Why on earth would I want anyone to go through that? Why would I expect a woman with three children to cook like that?
I am a woman resenting another’s freedom, and I am familiar with this resentment because I chose not to have children. I would die if I had three children. The thought alone makes me tired. How is it possible that I’ve criminalized getting takeout for the holidays?
Yet, I cannot imagine ordering anything to serve people at my home. I even make my own hummus.
I love to cook, and I love to entertain. I look at cooking and entertaining as a creative act. When people enjoy a meal I’ve prepared, it’s immensely gratifying. The faces of my guests light up. They know they’re worth my time.
But I also think that inside me, buried way in the dark, is a fear of what would happen if I didn’t cook.

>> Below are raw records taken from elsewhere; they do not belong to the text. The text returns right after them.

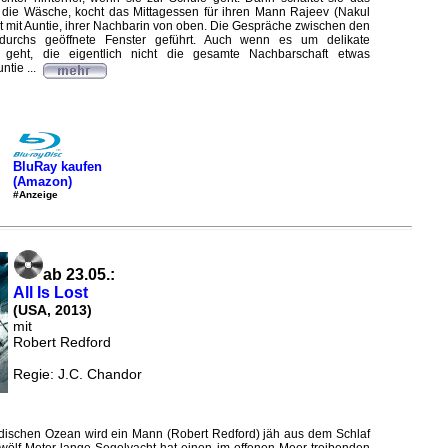
 die Wäsche, kocht das Mittagessen für ihren Mann Rajeev (Nakul
t mit Auntie, ihrer Nachbarin von oben. Die Gespräche zwischen den
durchs geöffnete Fenster geführt. Auch wenn es um delikate
 geht, die eigentlich nicht die gesamte Nachbarschaft etwas
tie ...
BluRay kaufen
(Amazon)
#Anzeige
ab 23.05.:
All Is Lost
(USA, 2013)
mit
Robert Redford
Regie: J.C. Chandor
ndischen Ozean wird ein Mann (Robert Redford) jäh aus dem Schlaf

Would people want to come over? Would my husband’s kids and their partners still show up? Would I have any value whatsoever as a woman? If I’m not cooking and cleaning and suffering and atoning, am I a woman?
Wow. Looks like the patriarchy moved into my psyche, got in his La-Z-Boy and put his feet up while I made his dinner.
After all, when my friend said she ordered Thanksgiving, not once did I wonder why her husband wasn’t cooking. I’m full of arguments about why I think people should cook, but my expectations were firmly on her.
Then I remembered something: Any gift we give should be freely given. It floats my boat to cook for people, but I would never want to do so if it were an obligation. And it turns out the cookies felt like an obligation. I had no desire to make them.
If my friend hadn’t ordered Thanksgiving, chances are I’d have spent the last week up to my eyeballs in flour and resentment. Next year I might even buy an apple crumb pie and show up at her house.
I lie. That’s not going to happen. But I am done judging. Whether or not a woman has a bun in the oven is her business.